_Exercise_.
In your copy, drop the images and return each record exactly as it stands.

[Document understanding data]
***
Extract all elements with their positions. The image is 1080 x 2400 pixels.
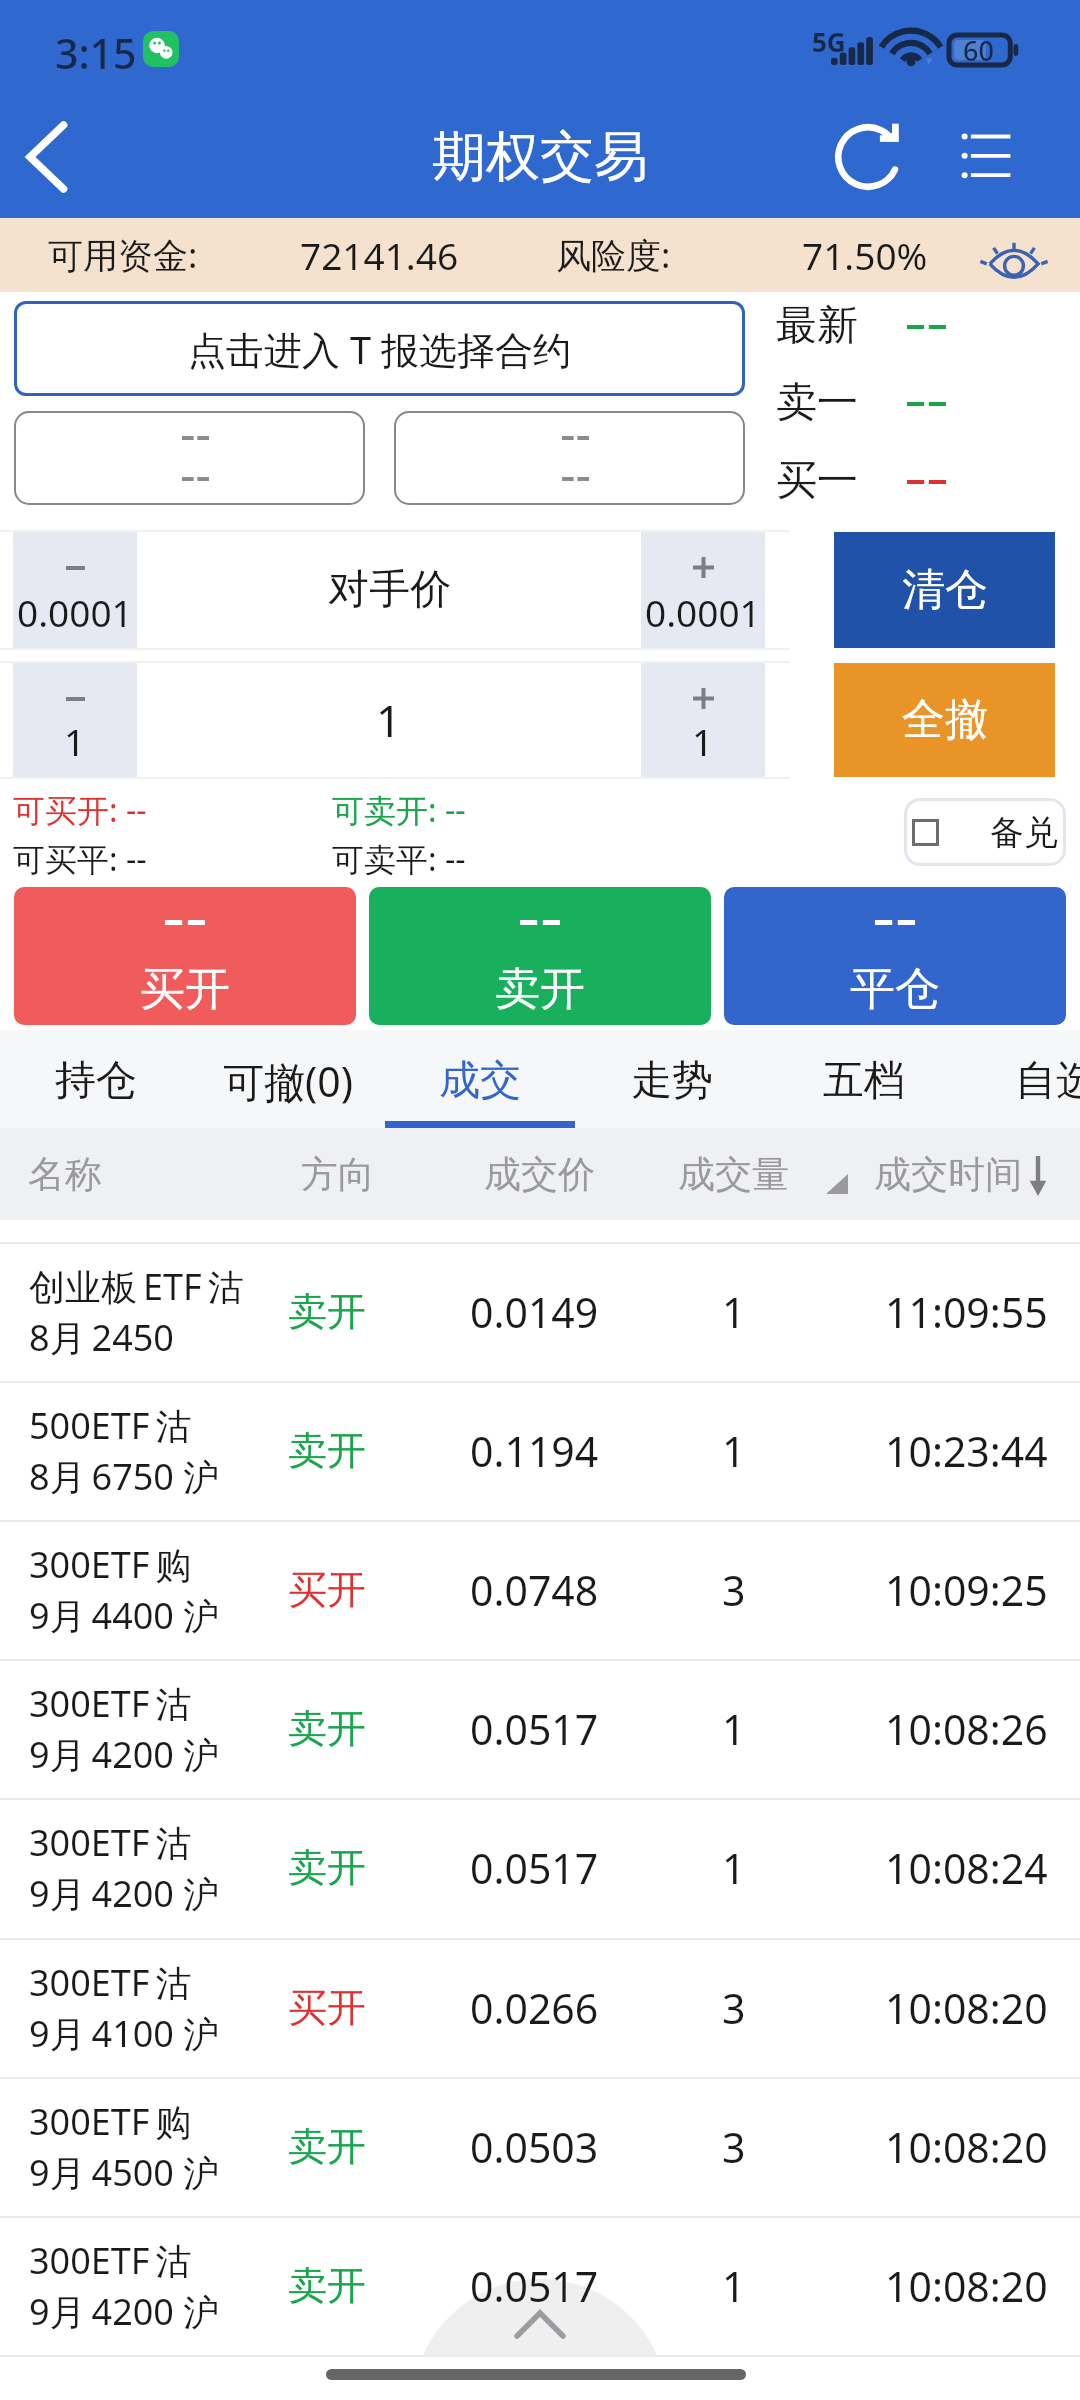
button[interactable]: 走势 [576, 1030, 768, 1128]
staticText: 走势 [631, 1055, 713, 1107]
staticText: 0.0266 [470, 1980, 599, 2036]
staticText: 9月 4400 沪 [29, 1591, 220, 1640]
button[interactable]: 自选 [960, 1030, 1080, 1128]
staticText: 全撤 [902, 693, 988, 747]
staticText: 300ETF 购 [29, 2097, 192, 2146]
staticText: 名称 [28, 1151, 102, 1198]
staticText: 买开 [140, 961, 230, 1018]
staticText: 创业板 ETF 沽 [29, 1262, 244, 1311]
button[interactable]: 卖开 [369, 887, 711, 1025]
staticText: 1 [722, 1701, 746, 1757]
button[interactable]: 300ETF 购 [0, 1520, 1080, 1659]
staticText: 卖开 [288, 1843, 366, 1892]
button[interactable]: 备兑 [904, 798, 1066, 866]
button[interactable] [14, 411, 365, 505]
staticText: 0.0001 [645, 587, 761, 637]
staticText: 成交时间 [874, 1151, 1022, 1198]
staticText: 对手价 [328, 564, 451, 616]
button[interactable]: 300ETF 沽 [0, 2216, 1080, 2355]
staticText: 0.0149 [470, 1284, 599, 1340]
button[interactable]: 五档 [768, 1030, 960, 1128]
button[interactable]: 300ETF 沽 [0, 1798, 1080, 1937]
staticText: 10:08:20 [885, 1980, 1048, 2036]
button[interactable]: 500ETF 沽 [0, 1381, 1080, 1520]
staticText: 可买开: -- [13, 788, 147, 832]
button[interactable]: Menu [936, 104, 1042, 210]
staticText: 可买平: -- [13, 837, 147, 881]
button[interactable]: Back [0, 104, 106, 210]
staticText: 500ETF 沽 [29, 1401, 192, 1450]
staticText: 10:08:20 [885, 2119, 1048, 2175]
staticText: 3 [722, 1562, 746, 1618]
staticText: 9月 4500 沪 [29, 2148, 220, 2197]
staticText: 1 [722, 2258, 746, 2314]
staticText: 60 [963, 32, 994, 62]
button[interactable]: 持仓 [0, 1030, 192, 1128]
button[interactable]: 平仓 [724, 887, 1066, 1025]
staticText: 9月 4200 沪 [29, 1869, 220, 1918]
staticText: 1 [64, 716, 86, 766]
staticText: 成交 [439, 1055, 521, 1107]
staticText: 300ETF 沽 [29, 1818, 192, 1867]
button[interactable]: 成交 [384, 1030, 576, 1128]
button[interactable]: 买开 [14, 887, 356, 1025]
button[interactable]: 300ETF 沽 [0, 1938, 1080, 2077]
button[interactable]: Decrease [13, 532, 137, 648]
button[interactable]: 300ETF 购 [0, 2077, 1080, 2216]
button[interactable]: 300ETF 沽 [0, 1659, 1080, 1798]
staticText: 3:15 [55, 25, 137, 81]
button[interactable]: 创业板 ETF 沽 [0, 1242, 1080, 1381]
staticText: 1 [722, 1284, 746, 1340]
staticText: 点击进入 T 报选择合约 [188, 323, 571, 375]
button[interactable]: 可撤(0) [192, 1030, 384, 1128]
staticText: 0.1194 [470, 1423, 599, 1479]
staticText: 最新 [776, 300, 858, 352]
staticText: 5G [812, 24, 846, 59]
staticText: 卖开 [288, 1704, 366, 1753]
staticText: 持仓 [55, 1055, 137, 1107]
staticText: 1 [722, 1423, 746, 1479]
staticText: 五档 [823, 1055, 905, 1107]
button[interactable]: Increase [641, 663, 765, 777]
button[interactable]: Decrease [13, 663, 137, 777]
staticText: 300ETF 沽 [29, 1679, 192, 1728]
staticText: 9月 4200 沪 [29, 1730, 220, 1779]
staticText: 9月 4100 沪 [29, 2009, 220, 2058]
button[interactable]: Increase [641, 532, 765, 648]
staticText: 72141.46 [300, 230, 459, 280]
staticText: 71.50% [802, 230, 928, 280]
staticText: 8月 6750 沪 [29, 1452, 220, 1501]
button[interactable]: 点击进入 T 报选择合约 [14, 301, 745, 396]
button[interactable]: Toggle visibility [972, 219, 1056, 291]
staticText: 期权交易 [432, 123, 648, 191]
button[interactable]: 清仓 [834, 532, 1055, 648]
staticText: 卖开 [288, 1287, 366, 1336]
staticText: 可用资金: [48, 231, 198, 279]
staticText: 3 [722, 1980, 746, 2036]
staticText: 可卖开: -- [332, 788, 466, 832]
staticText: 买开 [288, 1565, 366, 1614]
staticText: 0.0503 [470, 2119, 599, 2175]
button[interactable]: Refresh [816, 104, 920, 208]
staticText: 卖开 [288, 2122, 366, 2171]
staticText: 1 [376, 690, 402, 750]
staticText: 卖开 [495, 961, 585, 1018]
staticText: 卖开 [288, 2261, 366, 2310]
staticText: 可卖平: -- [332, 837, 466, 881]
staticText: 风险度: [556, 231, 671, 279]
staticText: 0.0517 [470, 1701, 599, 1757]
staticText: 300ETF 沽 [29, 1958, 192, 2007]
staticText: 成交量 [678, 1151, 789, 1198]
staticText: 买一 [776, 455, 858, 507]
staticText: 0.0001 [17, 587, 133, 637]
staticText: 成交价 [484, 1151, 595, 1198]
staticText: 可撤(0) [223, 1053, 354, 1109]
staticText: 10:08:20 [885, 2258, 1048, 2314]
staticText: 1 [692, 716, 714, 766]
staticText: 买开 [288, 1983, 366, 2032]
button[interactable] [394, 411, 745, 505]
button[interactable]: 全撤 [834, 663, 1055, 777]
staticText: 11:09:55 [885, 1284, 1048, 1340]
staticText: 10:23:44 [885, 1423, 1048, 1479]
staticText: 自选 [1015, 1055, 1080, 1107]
***
_Answer section_.
Extract all elements with their positions. The image is 1080 x 2400 pixels.
button[interactable]: 走势 [576, 1030, 768, 1128]
staticText: 走势 [631, 1055, 713, 1107]
staticText: 0.0266 [470, 1980, 599, 2036]
staticText: 9月 4400 沪 [29, 1591, 220, 1640]
button[interactable]: 自选 [960, 1030, 1080, 1128]
staticText: 全撤 [902, 693, 988, 747]
staticText: 300ETF 购 [29, 2097, 192, 2146]
staticText: 名称 [28, 1151, 102, 1198]
staticText: 买开 [140, 961, 230, 1018]
staticText: 创业板 ETF 沽 [29, 1262, 244, 1311]
button[interactable]: 卖开 [369, 887, 711, 1025]
staticText: 1 [722, 1701, 746, 1757]
button[interactable]: 300ETF 购 [0, 1520, 1080, 1659]
staticText: 卖开 [288, 1843, 366, 1892]
button[interactable]: 备兑 [904, 798, 1066, 866]
button[interactable] [14, 411, 365, 505]
staticText: 0.0001 [645, 587, 761, 637]
staticText: 成交时间 [874, 1151, 1022, 1198]
staticText: 对手价 [328, 564, 451, 616]
button[interactable]: 300ETF 沽 [0, 2216, 1080, 2355]
staticText: 0.0149 [470, 1284, 599, 1340]
button[interactable]: 五档 [768, 1030, 960, 1128]
button[interactable]: 300ETF 沽 [0, 1798, 1080, 1937]
staticText: 10:08:20 [885, 1980, 1048, 2036]
button[interactable]: 500ETF 沽 [0, 1381, 1080, 1520]
staticText: 可买开: -- [13, 788, 147, 832]
button[interactable]: Menu [936, 104, 1042, 210]
staticText: 可买平: -- [13, 837, 147, 881]
button[interactable]: Back [0, 104, 106, 210]
staticText: 500ETF 沽 [29, 1401, 192, 1450]
staticText: 10:08:20 [885, 2119, 1048, 2175]
staticText: 3 [722, 1562, 746, 1618]
staticText: 9月 4500 沪 [29, 2148, 220, 2197]
staticText: 1 [722, 2258, 746, 2314]
staticText: 60 [963, 32, 994, 62]
button[interactable]: 持仓 [0, 1030, 192, 1128]
button[interactable]: 平仓 [724, 887, 1066, 1025]
staticText: 9月 4200 沪 [29, 1869, 220, 1918]
staticText: 1 [64, 716, 86, 766]
staticText: 成交 [439, 1055, 521, 1107]
staticText: 300ETF 沽 [29, 1818, 192, 1867]
button[interactable]: 成交 [384, 1030, 576, 1128]
button[interactable]: 买开 [14, 887, 356, 1025]
button[interactable]: 300ETF 沽 [0, 1938, 1080, 2077]
button[interactable]: Decrease [13, 532, 137, 648]
button[interactable]: 300ETF 购 [0, 2077, 1080, 2216]
button[interactable]: 300ETF 沽 [0, 1659, 1080, 1798]
staticText: 3:15 [55, 25, 137, 81]
button[interactable]: 创业板 ETF 沽 [0, 1242, 1080, 1381]
staticText: 1 [722, 1284, 746, 1340]
staticText: 点击进入 T 报选择合约 [188, 323, 571, 375]
button[interactable]: 可撤(0) [192, 1030, 384, 1128]
staticText: 0.1194 [470, 1423, 599, 1479]
staticText: 最新 [776, 300, 858, 352]
staticText: 5G [812, 24, 846, 59]
staticText: 卖开 [288, 1704, 366, 1753]
staticText: 持仓 [55, 1055, 137, 1107]
staticText: 1 [722, 1423, 746, 1479]
staticText: 五档 [823, 1055, 905, 1107]
button[interactable]: Increase [641, 663, 765, 777]
button[interactable]: Decrease [13, 663, 137, 777]
staticText: 300ETF 沽 [29, 1679, 192, 1728]
staticText: 9月 4200 沪 [29, 1730, 220, 1779]
staticText: 9月 4100 沪 [29, 2009, 220, 2058]
button[interactable]: Increase [641, 532, 765, 648]
staticText: 72141.46 [300, 230, 459, 280]
staticText: 71.50% [802, 230, 928, 280]
staticText: 8月 6750 沪 [29, 1452, 220, 1501]
button[interactable]: 点击进入 T 报选择合约 [14, 301, 745, 396]
button[interactable]: Toggle visibility [972, 219, 1056, 291]
staticText: 期权交易 [432, 123, 648, 191]
button[interactable]: 清仓 [834, 532, 1055, 648]
staticText: 卖开 [288, 1287, 366, 1336]
staticText: 可用资金: [48, 231, 198, 279]
staticText: 3 [722, 1980, 746, 2036]
staticText: 可卖开: -- [332, 788, 466, 832]
staticText: 买开 [288, 1565, 366, 1614]
staticText: 0.0503 [470, 2119, 599, 2175]
button[interactable]: Refresh [816, 104, 920, 208]
staticText: 卖开 [288, 2122, 366, 2171]
staticText: 1 [376, 690, 402, 750]
staticText: 卖开 [495, 961, 585, 1018]
staticText: 卖开 [288, 2261, 366, 2310]
staticText: 可卖平: -- [332, 837, 466, 881]
staticText: 风险度: [556, 231, 671, 279]
staticText: 0.0517 [470, 1701, 599, 1757]
staticText: 300ETF 沽 [29, 1958, 192, 2007]
staticText: 成交量 [678, 1151, 789, 1198]
staticText: 买一 [776, 455, 858, 507]
staticText: 0.0001 [17, 587, 133, 637]
staticText: 成交价 [484, 1151, 595, 1198]
staticText: 可撤(0) [223, 1053, 354, 1109]
staticText: 10:08:20 [885, 2258, 1048, 2314]
staticText: 1 [692, 716, 714, 766]
staticText: 买开 [288, 1983, 366, 2032]
button[interactable] [394, 411, 745, 505]
button[interactable]: 全撤 [834, 663, 1055, 777]
staticText: 11:09:55 [885, 1284, 1048, 1340]
staticText: 10:23:44 [885, 1423, 1048, 1479]
staticText: 自选 [1015, 1055, 1080, 1107]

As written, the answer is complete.